I’m going to keep writing that way, because frankly, I don’t want to write toward any other aim.
Lesson 2: I’m not in it for the money
I was psyched back in September. My book was going to come out, I was going to sell a few dozen copies the first day with more to follow over the next month, it’d chart, and I’d have a steady stream of sales adding some extra income to my pocket all the way until I could get the next book out there.
I sold 13 copies the first day (6 preorder), and it’s trickled down to a total sales of 26 in the past five months. It never charted, I’ve had one sale in the past month, and I’m only halfway to covering the cost of the cover.
This doesn’t bother me at all. I thought it would. But honestly, I’m doing this to share cool stories with people, giving unexpected takes on the same-old while asking hard questions about the world we live in. I do it for the love of writing and storytelling, with the royalties being a nice plus.
Sure, I could promote the book way heavier than I am (spoiler: I haven’t promo-tweeted the book in over 2 months), but I hate doing it. I hate promoting all the time, hocking my wares like some door to door salesman. Even though I sincerely believe I have a quality product to provide to readers, I don’t want to shove it in people’s faces and say “Hey, read this! It’s awesome, so say all these reviewers!”
I don’t have the time, interest, or frankly, need (I have a full-time job that covers the needs and wants), to promote my books by every avenue I can find. I’m going to just stay out of the way of the people who want to make a legitimate leave-your-other-job career of writing and publishing books. The airwaves are crowded enough with promotion, why should I make it worse when really that’s not what I care about?

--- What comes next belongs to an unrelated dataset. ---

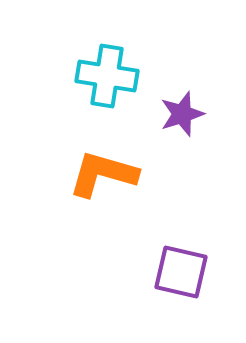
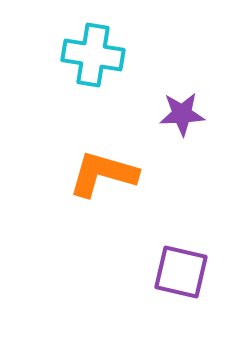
cyan cross: moved 14 px left, 21 px up
purple star: rotated 15 degrees clockwise
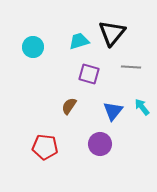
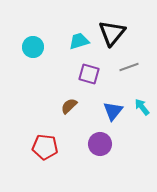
gray line: moved 2 px left; rotated 24 degrees counterclockwise
brown semicircle: rotated 12 degrees clockwise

Lesson 3: I already have a “voice,” I just didn’t realize I did
Around this time last year, when I was just starting on writing as a regular occupation, I read a ton of writing blogs (I still do, but fewer). Several of the posts I read specifically mentioned “finding your voice” and “knowing your writing style.” I was confused by reading them, and when I asked I got the answer “you’ll find out after you’ve written your first few books. It’ll even out.”
So I let the thought drop about having a voice. But as I’ve written more in the past year, particularly after Darkness Concealed released, I’ve realized that I already do that. The way I phrase dialogue and narration is exactly how I would say it if I was telling a story to people out loud, the decisions of what I note and not guided by the same. I’ve had a voice the entire time, I just discounted it as not being the same.
But it is. I write in my own voice, the same one I’m writing with right now in a nonfiction meta post about writing. For the longest time I thought that just meant I wrote conversationally, but looking back, I was just voicing what was in my head.
Talk about a relief. I can write and enjoy the act of writing, without worrying if I come off as fake, or posing into someone else’s style. My dialogue can just be, because it will read naturally and authentically. Sure, I’ll go back later and revise the snot out of it, but the pressure to “be genuine” isn’t there, because I know I am every time I write.
Conclusion
I’ve learned many others things from writing Darkness Concealed, but these are the major ones. Here’s hoping I learn just as much from the other works I write.
- Emery Bunn is an author, editor, and engineer, though his pile of interests keep on getting larger. He is an avid supporter of free culture, the power of writing, and the creative arts. Darkness Concealed is his first novel, and he is working on both a cyberpunk novella and the sequel to Darkness Concealed. He lives at his home in Clovis, New Mexico.